Five centuries later, one factory in a small town in Bulgaria is believed to be Europe’s last such facility specializing in weaving elaborate Persian carpets of extraordinary colors – up to 240 and nothing but natural dyes – and sizes unseen in any carpet store. Weaving just one such carpet – often required to be an exact replica of an older version – can take up to ten months of hard work and rigorous quality control every step of the way. The price tag? Tens of thousands of euros – hardly a surprise.

3Seas Europe sits down with Nadia Purpulova, one of the driving forces behind the “Hemus” carpet factory in the town of Kostandovo, to talk about designs, colors, and future prospects.

GG: Mrs. Purpulova, I’m sure it’s not easy to land a carpet weaving assignment from the British royal court. How did you do it?
NP: We’ve been in the carpet-making industry since 1998, almost a quarter of a century. Our British story started with us entering a competition. We had to do a very elaborate carpet for Queen Victoria’s summer residence and competed against several other countries. Back then, we were still positioned on the map as carpet manufacturers from the Rhodope mountains. The assignment itself was very risky and of extremely high complexity. Very few manufacturers bothered to attempt even trying. However, we managed to match the required design, working with several artists in the process. We trained weavers so that we could meet all quality requirements. It worked. We were commissioned even though they didn’t know us back then.

GG: Care to reveal some of your know-how?

NP: It is a combination of many things. We rely a lot on engineering. A lot of maths and formulas are being applied. Then comes the stage related to preparing the nuances, such as selecting colors. We only use natural materials. And when the initial part has been successfully completed, it’s time to weave. It comes down to the knot. It was invented 2000 years ago, and the technique has not changed since. This is the key.

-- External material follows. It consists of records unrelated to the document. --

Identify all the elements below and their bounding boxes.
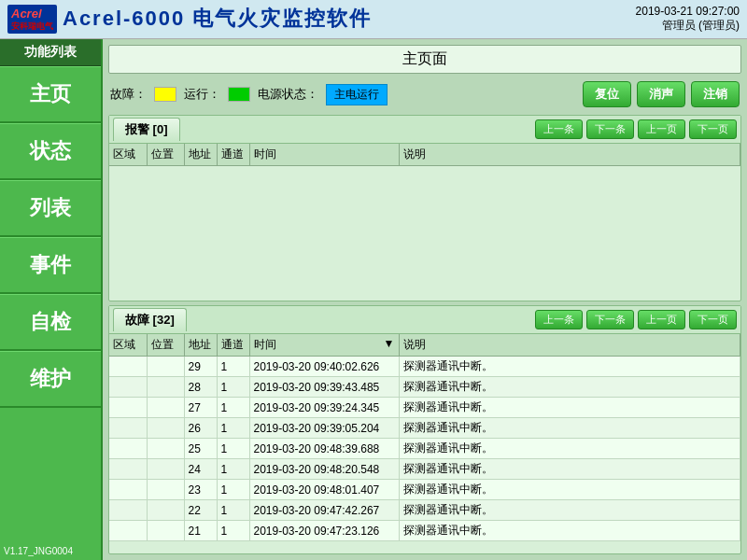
fault-location — [147, 398, 184, 418]
header-info: 2019-03-21 09:27:00 管理员 (管理员) — [636, 5, 740, 34]
fault-tab[interactable]: 故障 [32] — [113, 308, 187, 331]
fault-channel: 1 — [217, 357, 249, 377]
fault-table-row[interactable]: 21 1 2019-03-20 09:47:23.126 探测器通讯中断。 — [109, 521, 740, 541]
cancel-button[interactable]: 注销 — [691, 81, 740, 107]
fault-desc: 探测器通讯中断。 — [399, 377, 740, 398]
logo-icon: Acrel 安科瑞电气 — [7, 5, 57, 33]
fault-address: 27 — [184, 398, 217, 418]
fault-address: 26 — [184, 418, 217, 439]
sidebar-item-maintenance[interactable]: 维护 — [0, 351, 101, 408]
fault-table-row[interactable]: 29 1 2019-03-20 09:40:02.626 探测器通讯中断。 — [109, 357, 740, 377]
user-info: 管理员 (管理员) — [636, 18, 740, 34]
fault-location — [147, 439, 184, 459]
alarm-col-desc: 说明 — [399, 144, 740, 166]
fault-time: 2019-03-20 09:39:43.485 — [249, 377, 399, 398]
sort-arrow-icon: ▼ — [384, 337, 395, 350]
fault-address: 24 — [184, 459, 217, 480]
fault-next-page-btn[interactable]: 下一页 — [689, 310, 737, 329]
fault-desc: 探测器通讯中断。 — [399, 418, 740, 439]
fault-table-row[interactable]: 28 1 2019-03-20 09:39:43.485 探测器通讯中断。 — [109, 377, 740, 398]
sidebar-item-events[interactable]: 事件 — [0, 237, 101, 294]
fault-address: 22 — [184, 500, 217, 521]
alarm-table: 区域 位置 地址 通道 时间 说明 — [109, 144, 740, 166]
fault-table-row[interactable]: 25 1 2019-03-20 09:48:39.688 探测器通讯中断。 — [109, 439, 740, 459]
fault-table-row[interactable]: 22 1 2019-03-20 09:47:42.267 探测器通讯中断。 — [109, 500, 740, 521]
fault-prev-btn[interactable]: 上一条 — [535, 310, 583, 329]
run-label: 运行： — [184, 86, 220, 103]
sidebar-item-list[interactable]: 列表 — [0, 180, 101, 237]
reset-button[interactable]: 复位 — [583, 81, 631, 107]
sidebar-item-status[interactable]: 状态 — [0, 123, 101, 180]
fault-time: 2019-03-20 09:48:01.407 — [249, 480, 399, 500]
alarm-panel: 报警 [0] 上一条 下一条 上一页 下一页 区域 位置 地址 通道 — [108, 115, 741, 301]
mute-button[interactable]: 消声 — [637, 81, 685, 107]
fault-time: 2019-03-20 09:47:23.126 — [249, 521, 399, 541]
fault-channel: 1 — [217, 418, 249, 439]
status-row: 故障： 运行： 电源状态： 主电运行 复位 消声 注销 — [108, 77, 741, 111]
page-title: 主页面 — [108, 45, 741, 74]
fault-time: 2019-03-20 09:39:24.345 — [249, 398, 399, 418]
sidebar-item-home[interactable]: 主页 — [0, 66, 101, 123]
fault-location — [147, 459, 184, 480]
fault-panel-header: 故障 [32] 上一条 下一条 上一页 下一页 — [109, 306, 740, 334]
alarm-next-btn[interactable]: 下一条 — [586, 119, 634, 139]
fault-region — [109, 459, 147, 480]
app-title: Acrel-6000 电气火灾监控软件 — [63, 5, 372, 33]
alarm-col-region: 区域 — [109, 144, 147, 166]
alarm-nav-buttons: 上一条 下一条 上一页 下一页 — [535, 119, 737, 139]
fault-table-row[interactable]: 24 1 2019-03-20 09:48:20.548 探测器通讯中断。 — [109, 459, 740, 480]
fault-table-row[interactable]: 26 1 2019-03-20 09:39:05.204 探测器通讯中断。 — [109, 418, 740, 439]
fault-table-row[interactable]: 27 1 2019-03-20 09:39:24.345 探测器通讯中断。 — [109, 398, 740, 418]
fault-location — [147, 357, 184, 377]
alarm-panel-header: 报警 [0] 上一条 下一条 上一页 下一页 — [109, 116, 740, 144]
version-label: V1.17_JNG0004 — [0, 542, 101, 560]
fault-prev-page-btn[interactable]: 上一页 — [638, 310, 685, 329]
alarm-prev-btn[interactable]: 上一条 — [535, 119, 583, 139]
sidebar-item-selfcheck[interactable]: 自检 — [0, 294, 101, 351]
sidebar: 功能列表 主页 状态 列表 事件 自检 维护 V1.17_JNG0004 — [0, 39, 103, 560]
fault-nav-buttons: 上一条 下一条 上一页 下一页 — [535, 310, 737, 329]
content-area: 主页面 故障： 运行： 电源状态： 主电运行 复位 消声 注销 报警 [0] 上… — [103, 39, 747, 560]
main-layout: 功能列表 主页 状态 列表 事件 自检 维护 V1.17_JNG0004 主页面… — [0, 39, 747, 560]
power-value: 主电运行 — [326, 84, 388, 105]
fault-time: 2019-03-20 09:48:20.548 — [249, 459, 399, 480]
alarm-col-channel: 通道 — [217, 144, 249, 166]
action-buttons: 复位 消声 注销 — [583, 81, 740, 107]
fault-location — [147, 521, 184, 541]
power-label: 电源状态： — [258, 86, 318, 103]
fault-desc: 探测器通讯中断。 — [399, 521, 740, 541]
fault-channel: 1 — [217, 398, 249, 418]
alarm-next-page-btn[interactable]: 下一页 — [689, 119, 737, 139]
fault-next-btn[interactable]: 下一条 — [586, 310, 634, 329]
fault-region — [109, 398, 147, 418]
fault-address: 29 — [184, 357, 217, 377]
datetime: 2019-03-21 09:27:00 — [636, 5, 740, 18]
fault-channel: 1 — [217, 500, 249, 521]
sidebar-header: 功能列表 — [0, 39, 101, 66]
fault-channel: 1 — [217, 377, 249, 398]
fault-indicator — [154, 87, 176, 102]
fault-table-container: 区域 位置 地址 通道 时间▼ 说明 29 1 2019-03-20 09:40… — [109, 334, 740, 553]
fault-table-row[interactable]: 23 1 2019-03-20 09:48:01.407 探测器通讯中断。 — [109, 480, 740, 500]
fault-channel: 1 — [217, 480, 249, 500]
fault-col-channel: 通道 — [217, 334, 249, 357]
fault-table: 区域 位置 地址 通道 时间▼ 说明 29 1 2019-03-20 09:40… — [109, 334, 740, 541]
fault-region — [109, 480, 147, 500]
fault-region — [109, 500, 147, 521]
alarm-prev-page-btn[interactable]: 上一页 — [638, 119, 685, 139]
logo-area: Acrel 安科瑞电气 Acrel-6000 电气火灾监控软件 — [7, 5, 372, 33]
fault-time: 2019-03-20 09:39:05.204 — [249, 418, 399, 439]
fault-region — [109, 377, 147, 398]
fault-address: 21 — [184, 521, 217, 541]
fault-col-region: 区域 — [109, 334, 147, 357]
fault-address: 25 — [184, 439, 217, 459]
fault-channel: 1 — [217, 439, 249, 459]
fault-region — [109, 418, 147, 439]
fault-time: 2019-03-20 09:40:02.626 — [249, 357, 399, 377]
fault-desc: 探测器通讯中断。 — [399, 398, 740, 418]
alarm-tab[interactable]: 报警 [0] — [113, 118, 180, 141]
fault-address: 28 — [184, 377, 217, 398]
logo-subtext: 安科瑞电气 — [11, 21, 53, 32]
fault-col-time: 时间▼ — [249, 334, 399, 357]
fault-time: 2019-03-20 09:47:42.267 — [249, 500, 399, 521]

GG: How many orders can you complete in a year?

NP: About 4-5 per year, that’s it. Unfortunately, there are orders we can’t handle due to their size. Weaving 80 sqm carpet is really something. When working for the Royal Family, there are many requirements we need to meet. They have committees that give guidelines on patterns and colors. We then produce samples that are sent out for approval. At least two or three months pass on preparation, discussion, and collaboration with their experts before the actual work starts.

GG: Carpet weaving is a form of art and a longstanding tradition in Bulgaria. Are you able to rely on some governmental support?

NP: We always say that when we won the trust of the Royal Family, and when we created the know-how to produce not carpets but masterpieces that have cultural and historical value, we were stepping on a very successful state policy. It was introduced in the 1970s. At that time, over 2000 women in the Western Rhodope mountains region were trained in weaving. We used something that the state had already provided. We wanted to create a name for the Bulgarian carpet. To improve our know-how so we could make these masterpieces here.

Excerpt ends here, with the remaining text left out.